*Exercise*
Only the text belongs in the copy. Transcribe the data exactly and drop any pictures.
===== Input data
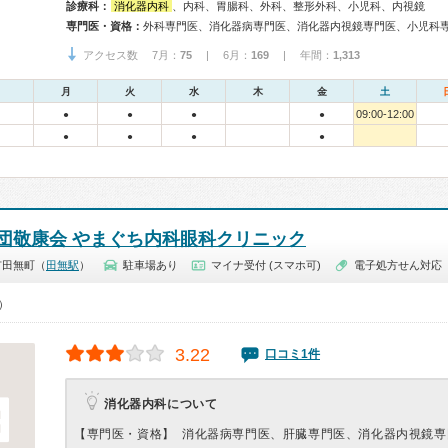
診療科：
消化器内科
、内科、胃腸科、外科、整形外科、小児科、内視鏡
専門医・資格：
外科専門医、消化器病専門医、消化器内視鏡専門医、小児科
アクセス数 7月：
75
| 6月：
169
| 年間：
1,313
月
火
水
木
金
土
09:00-12:00
●
●
●
●
●
●
●
●
団敬康会 やまぐち内科眼科クリニック
市田無町（
田無駅
）
駐車場あり
マイナ受付 (スマホ可)
電子処方せん対応
0）
3.22
口コミ1件
消化器内科について
【専門医・資格】
消化器病専門医、肝臓専門医、消化器内視鏡専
==========
*Exercise result*
診療科：
消化器内科
、内科、胃腸科、外科、整形外科、小児科、内視鏡
専門医・資格：
外科専門医、消化器病専門医、消化器内視鏡専門医、小児科
アクセス数 7月：
75
| 6月：
169
| 年間：
1,313
月
火
水
木
金
土
09:00-12:00
●
●
●
●
●
●
●
●
団敬康会 やまぐち内科眼科クリニック
市田無町（
田無駅
）
駐車場あり
マイナ受付 (スマホ可)
電子処方せん対応
0）
3.22
口コミ1件
消化器内科について
【専門医・資格】
消化器病専門医、肝臓専門医、消化器内視鏡専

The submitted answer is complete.